§ **Task item**:
Print the data exactly. Pictures stay out.

Transcribed page contents:
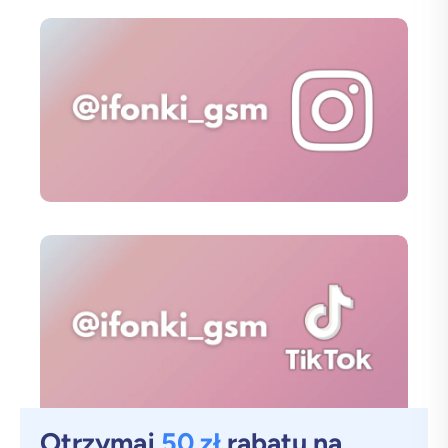
Otrzymaj
50 zł
rabatu na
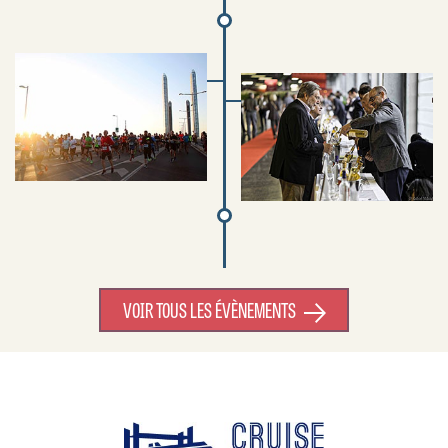
VOIR TOUS LES ÉVÈNEMENTS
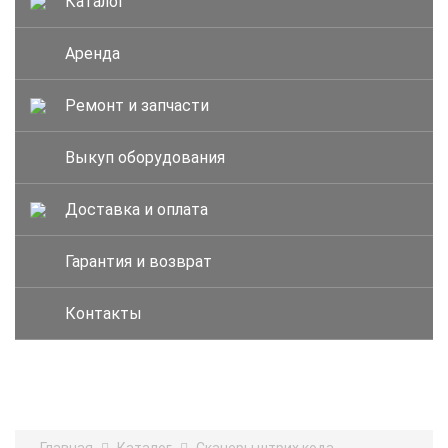
Каталог
Аренда
Ремонт и запчасти
Выкуп оборудования
Доставка и оплата
Гарантия и возврат
Контакты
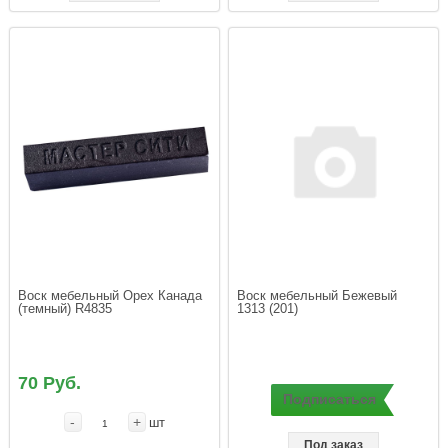
Воск мебельный Орех Канада 
Воск мебельный Бежевый 
(темный) R4835
1313 (201)
70 Руб.
Подписаться
-
+
шт
Под заказ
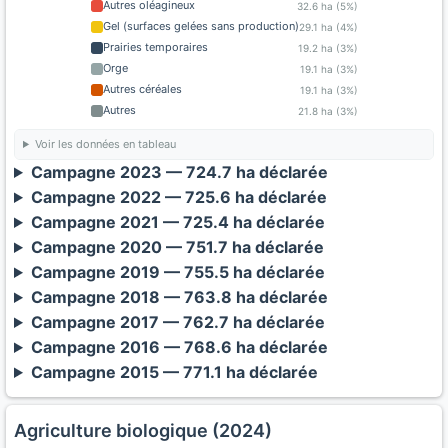
Autres oléagineux
32.6 ha (5%)
Gel (surfaces gelées sans production)
29.1 ha (4%)
Prairies temporaires
19.2 ha (3%)
Orge
19.1 ha (3%)
Autres céréales
19.1 ha (3%)
Autres
21.8 ha (3%)
Voir les données en tableau
Campagne 2023 — 724.7 ha déclarée
Campagne 2022 — 725.6 ha déclarée
Campagne 2021 — 725.4 ha déclarée
Campagne 2020 — 751.7 ha déclarée
Campagne 2019 — 755.5 ha déclarée
Campagne 2018 — 763.8 ha déclarée
Campagne 2017 — 762.7 ha déclarée
Campagne 2016 — 768.6 ha déclarée
Campagne 2015 — 771.1 ha déclarée
Agriculture biologique (2024)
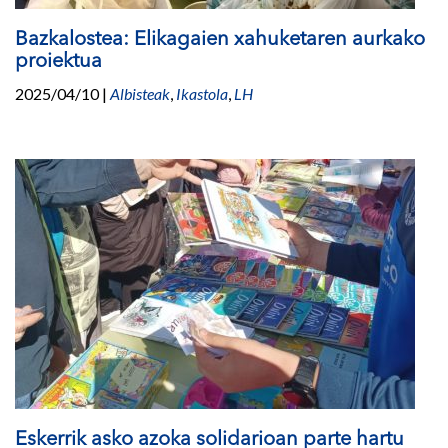
Bazkalostea: Elikagaien xahuketaren aurkako
proiektua
2025/04/10
|
Albisteak
,
Ikastola
,
LH
Eskerrik asko azoka solidarioan parte hartu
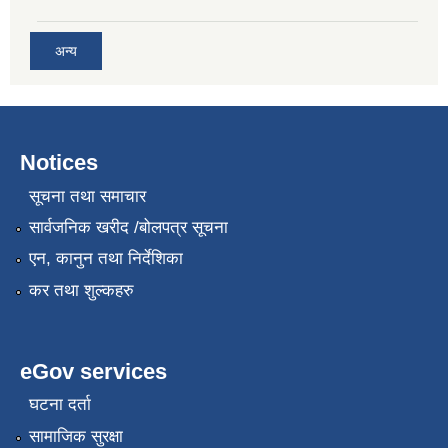
अन्य
Notices
सूचना तथा समाचार
सार्वजनिक खरीद /बोलपत्र सूचना
एन, कानुन तथा निर्देशिका
कर तथा शुल्कहरु
eGov services
घटना दर्ता
सामाजिक सुरक्षा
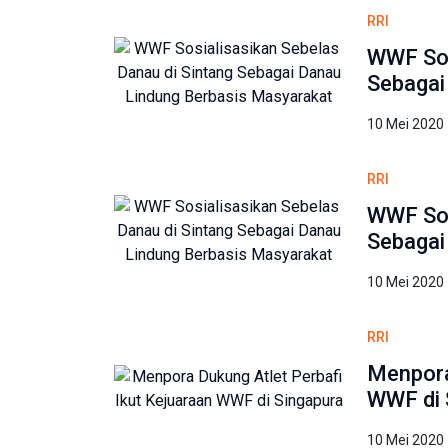
RRI
WWF Sos
Sebagai
10 Mei 2020
RRI
WWF Sos
Sebagai
10 Mei 2020
RRI
Menpora
WWF di 
10 Mei 2020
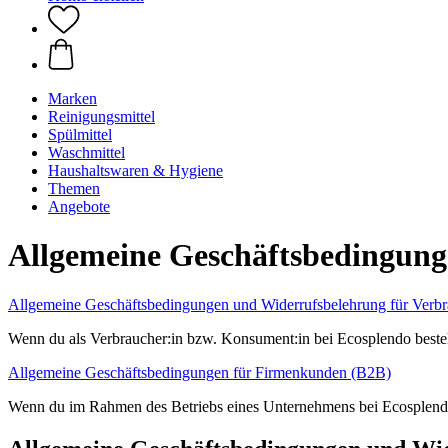
Marken
Reinigungsmittel
Spülmittel
Waschmittel
Haushaltswaren & Hygiene
Themen
Angebote
Allgemeine Geschäftsbedingun
Allgemeine Geschäftsbedingungen und Widerrufsbelehrung für Verbr
Wenn du als Verbraucher:in bzw. Konsument:in bei Ecosplendo bestel
Allgemeine Geschäftsbedingungen für Firmenkunden (B2B)
Wenn du im Rahmen des Betriebs eines Unternehmens bei Ecosplendo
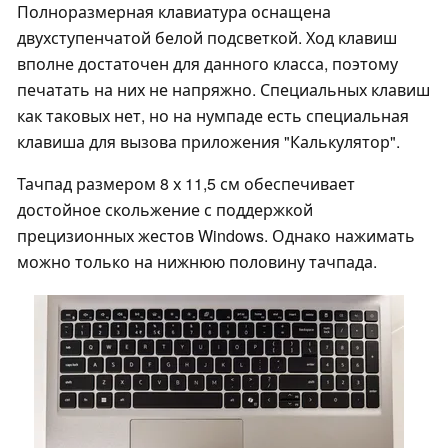
Полноразмерная клавиатура оснащена
двухступенчатой белой подсветкой. Ход клавиш
вполне достаточен для данного класса, поэтому
печатать на них не напряжно. Специальных клавиш
как таковых нет, но на нумпаде есть специальная
клавиша для вызова приложения "Калькулятор".
Тачпад размером 8 х 11,5 см обеспечивает
достойное скольжение с поддержкой
прецизионных жестов Windows. Однако нажимать
можно только на нижнюю половину тачпада.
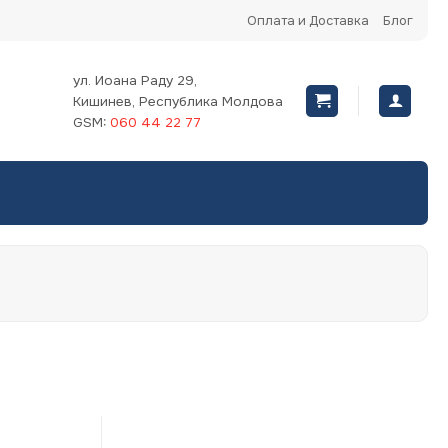
Оплата и Доставка
Блог
ул. Иоана Раду 29,
Кишинев, Республика Молдова
GSM:
060 44 22 77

§ **Written answer**:
Otrzymaj
50 zł
rabatu na
VOIR TOUS LES ÉVÈNEMENTS
Каталог
Аренда
Ремонт и запчасти
Выкуп оборудования
Доставка и оплата
Гарантия и возврат
Контакты
Воск мебельный Орех Канада 
Воск мебельный Бежевый 
(темный) R4835
1313 (201)
70 Руб.
Подписаться
-
+
шт
Под заказ
Autres oléagineux
32.6 ha (5%)
Gel (surfaces gelées sans production)
29.1 ha (4%)
Prairies temporaires
19.2 ha (3%)
Orge
19.1 ha (3%)
Autres céréales
19.1 ha (3%)
Autres
21.8 ha (3%)
Voir les données en tableau
Campagne 2023 — 724.7 ha déclarée
Campagne 2022 — 725.6 ha déclarée
Campagne 2021 — 725.4 ha déclarée
Campagne 2020 — 751.7 ha déclarée
Campagne 2019 — 755.5 ha déclarée
Campagne 2018 — 763.8 ha déclarée
Campagne 2017 — 762.7 ha déclarée
Campagne 2016 — 768.6 ha déclarée
Campagne 2015 — 771.1 ha déclarée
Agriculture biologique (2024)
Bazkalostea: Elikagaien xahuketaren aurkako
proiektua
2025/04/10
|
Albisteak
,
Ikastola
,
LH
Eskerrik asko azoka solidarioan parte hartu
अन्य
Notices
सूचना तथा समाचार
सार्वजनिक खरीद /बोलपत्र सूचना
एन, कानुन तथा निर्देशिका
कर तथा शुल्कहरु
eGov services
घटना दर्ता
सामाजिक सुरक्षा
RRI
WWF Sos
Sebagai
10 Mei 2020
RRI
WWF Sos
Sebagai
10 Mei 2020
RRI
Menpora
WWF di 
10 Mei 2020
Marken
Reinigungsmittel
Spülmittel
Waschmittel
Haushaltswaren & Hygiene
Themen
Angebote
Allgemeine Geschäftsbedingun
Allgemeine Geschäftsbedingungen und Widerrufsbelehrung für Verbr
Wenn du als Verbraucher:in bzw. Konsument:in bei Ecosplendo bestel
Allgemeine Geschäftsbedingungen für Firmenkunden (B2B)
Wenn du im Rahmen des Betriebs eines Unternehmens bei Ecosplendo
Полноразмерная клавиатура оснащена
двухступенчатой белой подсветкой. Ход клавиш
вполне достаточен для данного класса, поэтому
печатать на них не напряжно. Специальных клавиш
как таковых нет, но на нумпаде есть специальная
клавиша для вызова приложения "Калькулятор".
Тачпад размером 8 х 11,5 см обеспечивает
достойное скольжение с поддержкой
прецизионных жестов Windows. Однако нажимать
можно только на нижнюю половину тачпада.
Оплата и Доставка
Блог
ул. Иоана Раду 29,
Кишинев, Республика Молдова
GSM:
060 44 22 77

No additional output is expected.